Der grauhaarige Herr, der Gymnastikübungen machte, hatte jemanden getroffen, eine Dame mit Pagenschnitt, die ihn wie einen guten Bekannten begrüßt hatte. Die beiden hatten gemeinsam den Rasen überquert und standen nun am Rande des Parkwegs, direkt vor der Bank. Die ältere Dame mit Pagenschnitt sagte, damit habe sie wirklich nicht gerechnet, daß er im Park Gymnastik mache, und der Herr mit den grauen Haaren antwortete, seine Arbeit als Bankdirektor tue seiner Arthrose im Nacken gar nicht gut. Der junge Mann hatte zu sprechen aufgehört und blickte zu Boden.
— Erzähl weiter, sagte Firmino.
— Hier sind zu viele Leute, antwortete der junge Mann.
— Setzen wir uns auf eine andere Bank, schlug Firmino vor.
— Ich muß gehen, beharrte der junge Mann.
— Versuch wenigstens, schnell zu Ende zu erzählen, forderte ihn Firmino auf.

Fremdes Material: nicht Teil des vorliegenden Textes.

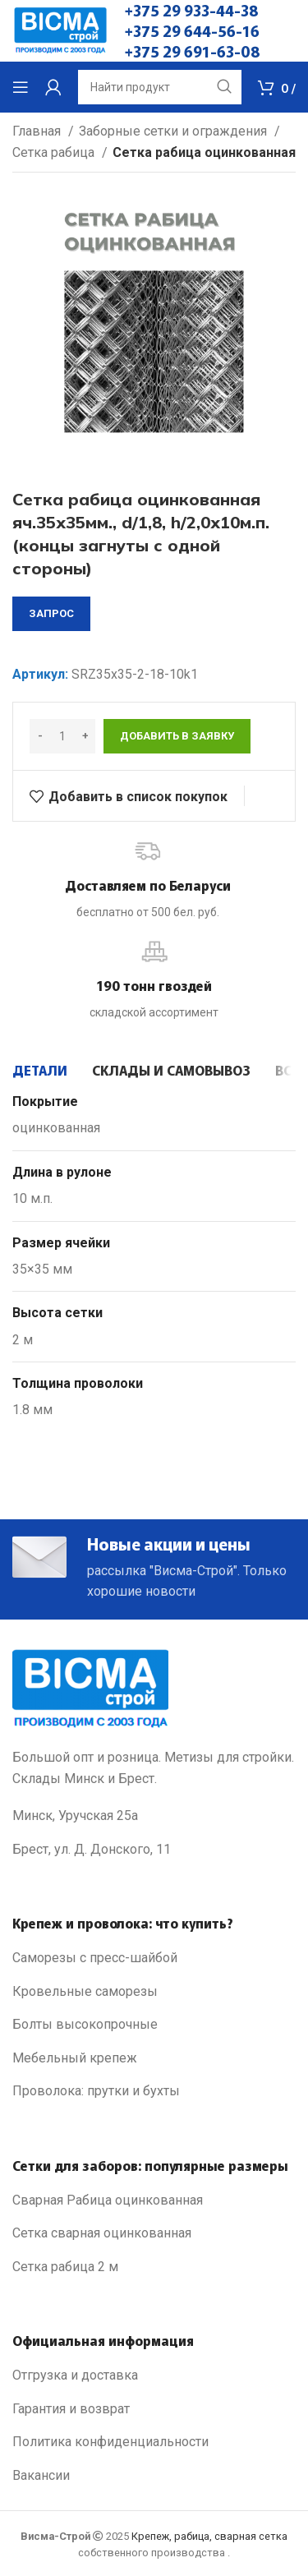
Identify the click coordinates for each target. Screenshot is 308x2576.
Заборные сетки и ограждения (174, 131)
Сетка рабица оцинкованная (204, 152)
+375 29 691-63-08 (192, 51)
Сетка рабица (55, 152)
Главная (38, 131)
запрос (51, 613)
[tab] (39, 1070)
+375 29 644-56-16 (192, 30)
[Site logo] (60, 30)
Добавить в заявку (177, 736)
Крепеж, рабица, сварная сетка (209, 2536)
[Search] (159, 87)
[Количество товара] (62, 736)
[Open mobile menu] (20, 87)
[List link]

Der junge Mann begann leise zu sprechen, und Firmino verstand ihn nur zum Teil. Er bekam mit, daß er in eine kleine Kammer geschlüpft war, als er das Auto gehört hatte. Daß es eine Streife der Guarda Nacional Republicana war, deren Anführer die sogenannte Grüne Grille war. Und die Grüne Grille hatte Damasceno am Hals gepackt, ihm vier oder fünf Ohrfeigen gegeben und ihn genötigt, mit ihnen zu gehen, und Damasceno hatte sich geweigert und ihm geantwortet, daß er sie verpfeifen würde, er würde aussagen, daß er ein Dealer war, und da hatten ihn die beiden Streifenpolizisten verprügelt, ihn ins Auto gezerrt und waren davongefahren.
— Ich gehe, sagte der junge Mann nervös, ich muß jetzt gehen.
— Warte einen Augenblick, bitte, sagte Firmino.
Der junge Mann wartete.
— Bist du bereit auszusagen? fragte Firmino vorsichtig.
Der junge Mann dachte nach.
— Schon, antwortete er, aber wer verteidigt mich?
— Ein Anwalt, antwortete Firmino, wir haben einen guten Anwalt. Und um überzeugender zu wirken, fuhr er fort:
— Und die ganze portugiesische Presse, verlaß dich auf die Presse.
Der junge Mann sah ihn zum erstenmal an. Er hatte tiefliegende dunkle Augen und einen unterwürfigen Ausdruck.
— Sag mir, wo ich dich erreichen kann, bat Firmino.
— Rufen Sie in der Kfz-Elektrowerkstätte Faísca an, sagte der Junge, und verlangen Sie Leonel.
— Leonel wie? fragte Firmino.
— Leonel Torres, antwortete der junge Mann, aber diese Dinge habe ich Ihnen nur erzählt, weil ich mein Gewissen erleichtern wollte, weil ich weiß, daß sie es waren, die ihn umgebracht haben, aber im Augenblick dürfen Sie das nicht schreiben, vielleicht einigen wir uns später über den richtigen Augenblick.
Er verabschiedete sich und ging. Firmino sah ihm nach. Er war sehr klein, mit einem zu langen Rumpf auf zu kurzen Beinen. Wer weiß, warum ihm ein anderer Torres einfiel. Aber den hatte er nicht gekannt, er hatte ihn seinerzeit nur immer wieder kurz im Fernsehen gesehen. Dieser Torres, eine Bohnenstange, war das Idol seines Vaters gewesen, er hatte in den sechziger Jahren als Mittelstürmer bei Benfica gespielt. Er konnte nicht spielen, sagte sein Vater, aber er brauchte nur den Kopf zu heben, und wums, der Ball flog wie durch ein Wunder ins Tor.